§ AIM OF THE TASK
For each line below that contains the string "will", copy that line.
:: INPUT RECORDS
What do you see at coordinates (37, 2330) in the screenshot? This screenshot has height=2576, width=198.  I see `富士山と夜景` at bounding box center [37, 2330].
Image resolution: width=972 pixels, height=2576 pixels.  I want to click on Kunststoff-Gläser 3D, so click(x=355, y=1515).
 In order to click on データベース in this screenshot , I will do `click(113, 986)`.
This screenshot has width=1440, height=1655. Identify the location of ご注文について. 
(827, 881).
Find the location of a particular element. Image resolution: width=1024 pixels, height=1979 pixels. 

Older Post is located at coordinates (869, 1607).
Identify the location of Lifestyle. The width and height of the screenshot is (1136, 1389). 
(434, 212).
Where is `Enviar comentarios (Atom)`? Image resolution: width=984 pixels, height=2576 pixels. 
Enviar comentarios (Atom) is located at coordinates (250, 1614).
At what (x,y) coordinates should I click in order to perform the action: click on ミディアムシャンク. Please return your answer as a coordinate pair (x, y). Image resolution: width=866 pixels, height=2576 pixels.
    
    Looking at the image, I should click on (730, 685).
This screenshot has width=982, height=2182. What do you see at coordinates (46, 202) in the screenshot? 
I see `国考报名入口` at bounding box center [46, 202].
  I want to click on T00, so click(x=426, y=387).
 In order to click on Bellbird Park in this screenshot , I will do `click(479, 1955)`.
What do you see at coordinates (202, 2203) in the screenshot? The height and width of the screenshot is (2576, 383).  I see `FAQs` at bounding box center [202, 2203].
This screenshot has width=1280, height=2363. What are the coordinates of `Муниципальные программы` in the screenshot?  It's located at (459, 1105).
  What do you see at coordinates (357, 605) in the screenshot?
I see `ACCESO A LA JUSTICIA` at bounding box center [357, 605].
::::
§ RESPONSE
 In order to click on データベース in this screenshot , I will do `click(113, 986)`.
 In order to click on Bellbird Park in this screenshot , I will do `click(479, 1955)`.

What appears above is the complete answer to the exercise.